Denial is a horrible thing. It blinds you.
Denial is an insidious thing. A dangerous thing. A debilitating thing. I feel jacked up, and messed up. All because of denial, and its precensse in my life, in my mind. What is the cure? Some would say it’s oppsoite I geuss, acceptance.
How do you accept the unacceptable?
Maybe you can ignore. Maybe you get pass it. Perhaps you, like an old sports injury, just learn to live with it. But accept? I don’t know about that.
I look in the mirror and I see a man that is…shadowed. And angry. At being left. At the silliness of needing me out of her life, but telling me to stay in it, and just accept her new life of dating other men. At the thought that I have to rebuild myself, and resenting having to do so. I’m a man that for the first time, truly has issues and baggage the size of a Paris Hilton vacation trip. I’m a man that knows he is worth a great deal, and still wakes up alone, and feels lost in the dark.
I don’t like the feeling. I don’t like the lack of..control I feel within myself. I should be able to just make it go away. She did. Millions of dumpers do every year. Why can’t I.

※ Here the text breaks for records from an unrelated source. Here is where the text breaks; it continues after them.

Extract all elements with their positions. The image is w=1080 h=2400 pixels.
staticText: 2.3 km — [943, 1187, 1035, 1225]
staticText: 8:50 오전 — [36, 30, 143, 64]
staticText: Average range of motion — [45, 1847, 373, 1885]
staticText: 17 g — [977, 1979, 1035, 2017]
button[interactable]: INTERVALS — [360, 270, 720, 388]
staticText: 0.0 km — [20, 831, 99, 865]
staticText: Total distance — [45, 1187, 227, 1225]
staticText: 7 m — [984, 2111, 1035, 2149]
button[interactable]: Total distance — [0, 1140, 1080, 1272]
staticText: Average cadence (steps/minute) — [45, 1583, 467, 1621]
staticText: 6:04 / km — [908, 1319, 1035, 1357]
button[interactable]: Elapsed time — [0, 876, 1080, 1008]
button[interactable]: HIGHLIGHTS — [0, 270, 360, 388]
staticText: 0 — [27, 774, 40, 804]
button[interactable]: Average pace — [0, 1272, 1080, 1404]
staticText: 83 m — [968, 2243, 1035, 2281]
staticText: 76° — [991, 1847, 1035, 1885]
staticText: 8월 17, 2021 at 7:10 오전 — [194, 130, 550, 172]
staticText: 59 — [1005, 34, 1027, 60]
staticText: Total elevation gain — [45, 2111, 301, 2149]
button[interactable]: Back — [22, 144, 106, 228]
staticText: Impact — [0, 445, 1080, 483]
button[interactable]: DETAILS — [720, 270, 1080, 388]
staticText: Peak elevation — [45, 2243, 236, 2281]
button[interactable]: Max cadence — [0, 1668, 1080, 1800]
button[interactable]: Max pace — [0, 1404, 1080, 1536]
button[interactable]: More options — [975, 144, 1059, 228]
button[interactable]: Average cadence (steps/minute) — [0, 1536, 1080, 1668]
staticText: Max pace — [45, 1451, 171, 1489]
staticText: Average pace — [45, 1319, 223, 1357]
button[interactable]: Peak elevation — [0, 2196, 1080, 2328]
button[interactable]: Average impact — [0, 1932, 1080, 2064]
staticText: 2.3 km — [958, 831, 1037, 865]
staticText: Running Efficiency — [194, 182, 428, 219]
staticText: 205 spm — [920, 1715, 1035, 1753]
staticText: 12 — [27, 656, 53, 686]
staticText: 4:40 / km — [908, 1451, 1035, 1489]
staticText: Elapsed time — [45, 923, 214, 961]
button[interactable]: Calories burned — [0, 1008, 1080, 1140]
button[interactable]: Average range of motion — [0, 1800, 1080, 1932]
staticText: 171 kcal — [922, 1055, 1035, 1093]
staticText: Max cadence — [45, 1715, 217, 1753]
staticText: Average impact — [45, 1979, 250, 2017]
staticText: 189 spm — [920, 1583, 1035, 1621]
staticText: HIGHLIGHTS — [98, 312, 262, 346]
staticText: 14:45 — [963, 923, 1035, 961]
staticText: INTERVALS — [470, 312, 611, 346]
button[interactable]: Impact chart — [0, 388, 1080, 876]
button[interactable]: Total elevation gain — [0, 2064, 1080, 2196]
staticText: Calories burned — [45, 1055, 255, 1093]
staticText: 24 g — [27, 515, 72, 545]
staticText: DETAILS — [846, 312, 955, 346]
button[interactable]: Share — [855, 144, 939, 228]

You admitted something before that I think is important. Since she is the dumper*, she went through many of these stages while still physically present with you. Remember you talked about her signs of depression before leaving?
I went through about 8 months of “preparation.” I just knew it was coming. The issues were significant, but I was fair.
“If you X and Y again, I won’t have any choice but to leave you.”
“I can’t live with this. I need you to know that. As much as I love you, I will live without you if X.”
I expressed this with a clear voice… and one over-the-top night… he fell head-first into TWO deal-breakers. And just like that, I asked him to leave.
He may have felt caught-off-guard. But I was already mourning the problem. I was already prepared to leave. But he never believed I would do it, so he is starting his grief from Day 1.
And while Tina may have no logical reason for leaving you, she was still preparing beforehand. Her grieving process started long before she made the move. But yours started at the day she left.
I believe that is probably why you see her in such a different place right now. But you’ll get there…
= = = = = =
*I accidentally spelled “dumper” as “dumber” the first time and almost didn’t catch it. I thought you would get a giggle from that little slip. LOL
well, at least you gave him chances. I find it irritating that she was preparing, instead of being an honest and mature adult, and saying, “Joe, I’m scared, I’m not sure I want this… i have these concerns.” Isn’t that what you’re supposed to do, especially if you’re engaged.
Well… we have already established that Tina wasn’t exactly a [stable] and mature adult when you started the journey, so keeping true to her stage in life is par for the course. What we hope somebody would do – and what they’re equipped to do – are sometimes quite different.
If it’s true by your account that she was young and not grounded, you stand as the collateral damage of her quest to “find herself.”
Ouch!
I hate being the lesson. The thought makes me sick.